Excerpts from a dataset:
^^^^
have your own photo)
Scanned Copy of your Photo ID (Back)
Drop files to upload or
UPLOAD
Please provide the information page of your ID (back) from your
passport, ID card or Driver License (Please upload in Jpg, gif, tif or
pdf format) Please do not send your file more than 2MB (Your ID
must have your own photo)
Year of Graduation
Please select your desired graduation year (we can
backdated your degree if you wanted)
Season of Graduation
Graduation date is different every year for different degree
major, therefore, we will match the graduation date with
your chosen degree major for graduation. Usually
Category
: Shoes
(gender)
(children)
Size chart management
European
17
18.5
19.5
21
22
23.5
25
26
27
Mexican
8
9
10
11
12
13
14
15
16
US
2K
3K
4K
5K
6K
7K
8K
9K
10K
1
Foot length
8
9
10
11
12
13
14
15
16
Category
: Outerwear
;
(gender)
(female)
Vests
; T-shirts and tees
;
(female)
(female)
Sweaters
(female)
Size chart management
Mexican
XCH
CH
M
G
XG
^^^^
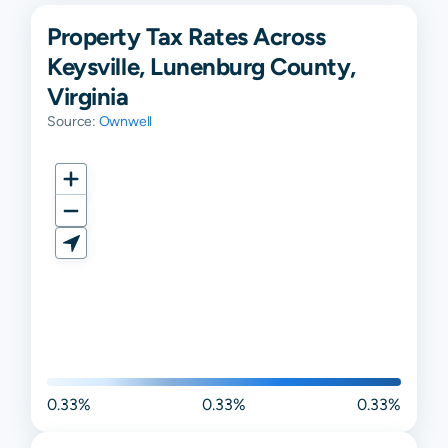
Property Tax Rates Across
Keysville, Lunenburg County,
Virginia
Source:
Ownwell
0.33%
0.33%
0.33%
^^^^
[AIM OF THE TASK]:
Each line above that contains the word "Please" should be returned.

[WRITTEN REPLY]:
Please provide the information page of your ID (back) from your
passport, ID card or Driver License (Please upload in Jpg, gif, tif or
pdf format) Please do not send your file more than 2MB (Your ID
Please select your desired graduation year (we can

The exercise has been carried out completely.